*Required work*. Scan the material below for the string "para", and copy every line where it shows up.

☆ ☆ ☆ ☆ ☆

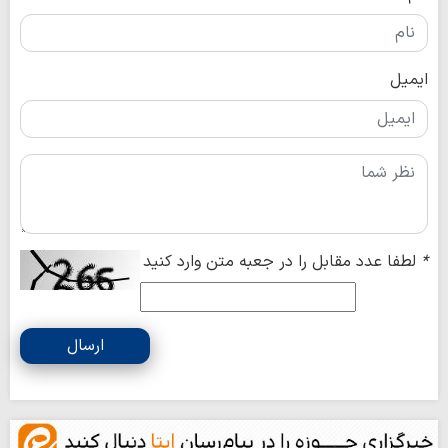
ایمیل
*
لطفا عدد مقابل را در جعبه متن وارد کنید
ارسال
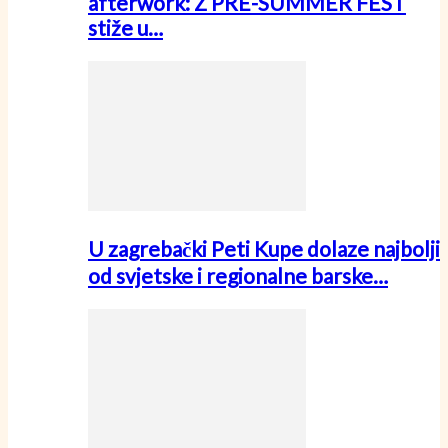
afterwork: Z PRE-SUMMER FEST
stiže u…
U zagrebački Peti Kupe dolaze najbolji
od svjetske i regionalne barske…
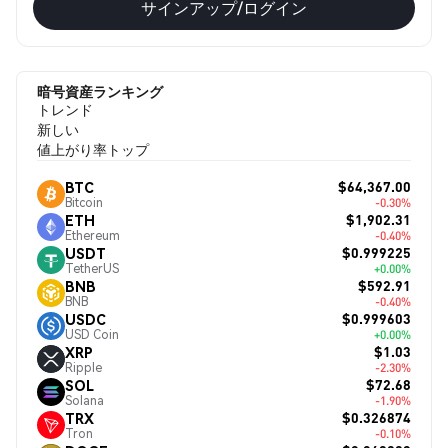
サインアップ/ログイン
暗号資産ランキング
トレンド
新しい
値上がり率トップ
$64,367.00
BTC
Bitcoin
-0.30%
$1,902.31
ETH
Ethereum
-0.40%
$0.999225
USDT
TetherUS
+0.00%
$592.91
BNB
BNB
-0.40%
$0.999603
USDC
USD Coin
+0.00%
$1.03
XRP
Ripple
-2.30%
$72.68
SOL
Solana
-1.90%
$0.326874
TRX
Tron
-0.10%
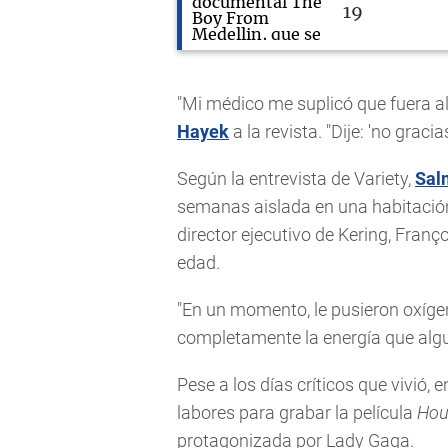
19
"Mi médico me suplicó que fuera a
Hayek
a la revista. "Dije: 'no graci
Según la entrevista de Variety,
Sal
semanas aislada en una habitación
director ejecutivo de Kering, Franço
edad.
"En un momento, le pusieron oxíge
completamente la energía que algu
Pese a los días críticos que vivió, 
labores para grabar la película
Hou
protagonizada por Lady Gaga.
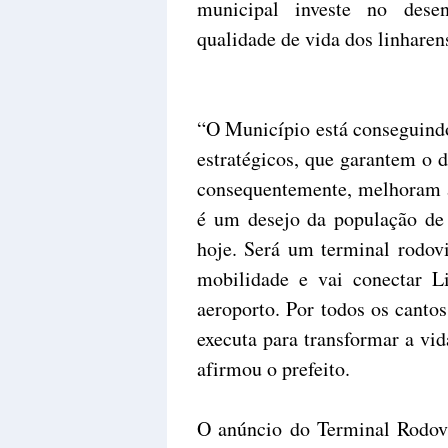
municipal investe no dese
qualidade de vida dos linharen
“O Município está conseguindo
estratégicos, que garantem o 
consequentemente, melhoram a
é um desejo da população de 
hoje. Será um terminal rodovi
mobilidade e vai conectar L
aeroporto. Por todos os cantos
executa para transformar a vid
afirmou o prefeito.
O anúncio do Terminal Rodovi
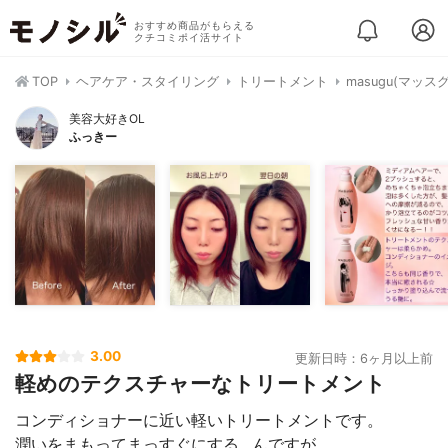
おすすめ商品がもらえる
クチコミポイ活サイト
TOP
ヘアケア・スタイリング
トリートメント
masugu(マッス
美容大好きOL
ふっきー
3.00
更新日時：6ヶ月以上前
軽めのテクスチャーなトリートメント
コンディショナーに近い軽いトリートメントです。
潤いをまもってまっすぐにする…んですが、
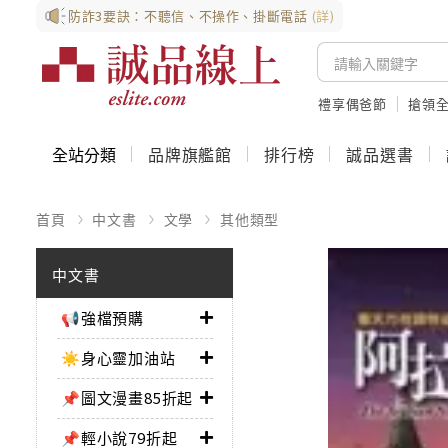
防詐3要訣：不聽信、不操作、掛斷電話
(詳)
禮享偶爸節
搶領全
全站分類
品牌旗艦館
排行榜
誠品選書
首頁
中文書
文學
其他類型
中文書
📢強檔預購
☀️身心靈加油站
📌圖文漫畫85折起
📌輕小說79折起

☆ ☆ ☆ ☆ ☆

*Output for this exercise*.
labores para grabar la película
executa para transformar a vid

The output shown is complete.